【効果】逆光の位置を正確に設定する方法【詳細な光源の位置】

【効果】逆光の位置を正確に設定する方法【詳細な光源の位置】

【Photoshop基本操作】まるで本物のカメラで撮影したようなレンズフレアを加えられる [逆光] フィルター。しかし、思いどおりの位置に設定できないと感じたことはありませんか? 実は小さなプレビュー内に隠された詳細設定があります。[詳細な光源の位置] オプションは、座標値で逆光の位置を正確に設定できます。



ドキュメントの大きさで角度が変わる?
[逆光] フィルターでつくり出されるレンズフレアの角度は、光源の位置と適用するドキュメントの大きさによって自動設定されます。たとえば、正方形のドキュメントでは、ダイナミックさに欠ける結果になってしまう場合があります。そんなときは、35ミリフィルムの一般的なアスペクト比「3 : 2」で、疑似的な余白を加えましょう。適用後にトリミングすれば意図した効果が期待できます。

逆光の位置を正確に設定する方法

これから行う操作は、輝く光源とリアルなレンズフレア効果を作成できる [逆光] フィルターの設定方法です。
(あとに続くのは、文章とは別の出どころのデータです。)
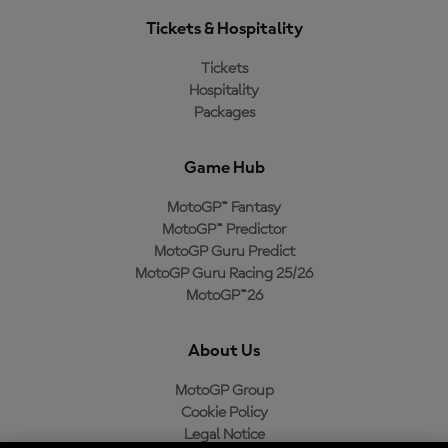
Tickets & Hospitality
Tickets
Hospitality
Packages
Game Hub
MotoGP™ Fantasy
MotoGP™ Predictor
MotoGP Guru Predict
MotoGP Guru Racing 25/26
MotoGP™26
About Us
MotoGP Group
Cookie Policy
Legal Notice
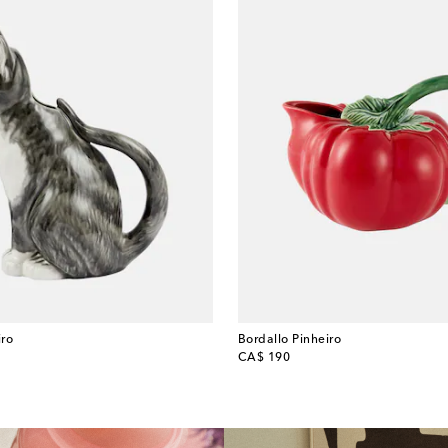
iro
Bordallo Pinheiro
original price
CA$ 190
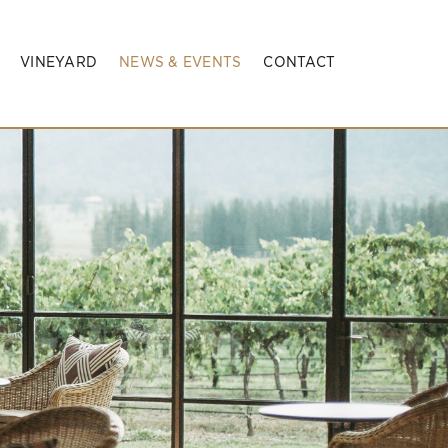
VINEYARD
NEWS & EVENTS
CONTACT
逆光の位置は、ダイアログ内にあるプレビューで操作できますが、通常のダイアログには表示されていない [詳細な光源の位置] オプションを使用すれば、ドキュメント上の座標値で正確に行うことができます。
元画像 → 逆光の位置を正確に設定する

スマートオブジェクトに変換する

素材画像をダウンロードして開きます。素材画像は、[幅 : 1920 pixel]、[高さ : 1280 pixel]、[解像度 : 72 pixel/inch]、[カラーモード : RGB カラー] を使用しています。
素材画像を開く
素材画像を開く
[レイヤー] メニューから、[スマートオブジェクト] → [スマートオブジェクトに変換] を選択して適用します。
スマートオブジェクトを確認
スマートオブジェクトを確認
スマートオブジェクトとは?
[スマートオブジェクトに変換] を適用すると、[背景] やレイヤーが「スマートオブジェクト」に変換されます。スマートオブジェクトにすることで、切り抜き後の画像が再編集できます。[背景] に適用すると、レイヤー名が [レイヤー 0] に変更され、[背景] では設定できなかった [描画モード] や [不透明度]、[位置をロック] などが有効になります。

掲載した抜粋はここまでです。